I’m using “fully owned” more in the sense of control rather than infrastructure ownership. The content lives locally, it’s versioned in Git, and everything’s built with open tools. I can move it to another host any time without being locked into a specific platform or format.
I agree it’s not “self-hosted”. But compared to a closed CMS or paid platform, it feels meaningfully more in my hands.
In that sense, everything is "fully owned" and the phrase is meaningless. But in the context of the summary where you're using it, it certainly sounds like you are claiming ownership on the infrastructure
I do agree that the phrasing may be poor, but I see where ingav is coming from, if you're using hosted Wordpress and only keep your data in the Wordpress CMS, if Wordpress disappears today, so does all of your content. Although, that may seem foolish to some of us, there are definitely people out there who do that.
1 reply →
You don't own for example the comments in this platform or the post that you make on Facebook or writing platforms like substack, if you are using notion you don't your notes
The phrase to use would be something like data ownership. Something more specific.
I don't know, where do you draw the line? If I host it myself using nginx running on a VPS, does that count? Or still no, because I don't own the VPS?
What if it's a dedicated machine, colocated? What if it's at home, but I pay an ISP?
edit: Downvoted, care to explain why? I genuinely wrestle with this question. I self-host lots of services at home - and I also self-host services on a cloud VPS, which have better availability and security posture with regards to my home network for things I make public or semi-public. Some have told me this isn't "self-hosting" and I am not sure where the line is drawn.
2 replies →
You're getting a lot of pushback but I agree with the sentiment of fully owned. Sure, the git repo and static files are hosted elsewhere for now. But you can easily switch that place any time. Meanwhile all the important stuff: the post data, the code to format them, the domain name, the process itself. That's all in your complete ownership and control. It's a very different bargain than, say, hosting things at wordpress dot com.
But the git repo is also fully on their local computer. Isn't that owning? Just because there's a copy elsewhere does not invalidate the local copy!
I'd go for fully static, which can be served everywhere.
I think blogs should be built like this to make preservation easier. I'd love to have something that make content domain agnostic, more like git that allows cloning and distributing content without forcing people to guess when to pull and archive if they want to keep track of things.
I see, I do agree it is nice to have your data fully owned (like really) and safe on device (or devices), though, sometimes it doesnt feel like enough in the ever changing landscape of the internet.
People get protective of the term self hosted, but all I know is that if I search "how to self host" for any open source project, 90% of the guides at least, probably including the project's own docs, will be about installing on a VPS.

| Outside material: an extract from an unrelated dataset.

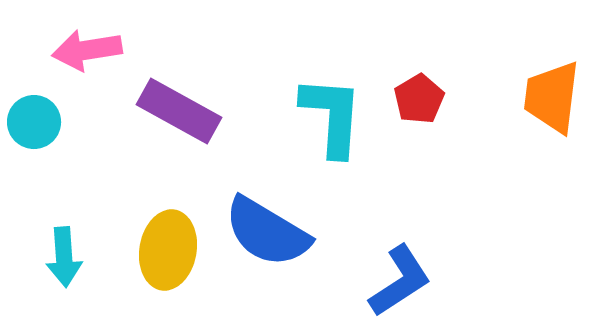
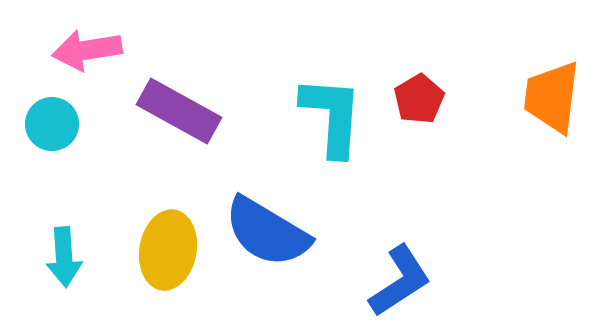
cyan circle: moved 18 px right, 2 px down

Anyway, the important thing is being in control of your own data. With proper off-site backups and reproducible setups using containers, migrating between VPS providers should usually take just a few hours.
I fully understand the arguments for (and against) managing your own server. But I've not been convinced by any arguments for that server being in your house/office rather than a climate controlled warehouse somewhere.
Well, unless you enjoy setting up and managing the physical hardware yourself of course. That's fully reason enough.
1 reply →
But if they kill your access to those accounts do you have a method to force them to let you back in to get “your” content? Serious question as I self-publish and use a distribution service for my music but I stop short of your claim. I’m an independent rights holder. I don’t own the platforms upon which I choose to distribute my work - terminology does matter and, well, you’re claiming something basically untrue because it sounds cool…that’s my impression.
As long as domain control isn't lost, he can quickly move from Github to Gitlab/gitee/self hosted and from CloudFlare to Netlify/DO/AWS.
Why would he need to be 'let back in to get' his content? This is a static site: he's already got it.
If we're going to nitpick that far they'd need to start an ISP and lay their own fibre too
Personally I feel if you can quickly pull out of a provider and host elsewhere with maybe just a config change - aye the data is fully owned, close enough.
Can you make them give it back if they nerf / quash your account? That’s true ownership, in my view.
Git is natively distributed. One would hope he has a local copy of the repo.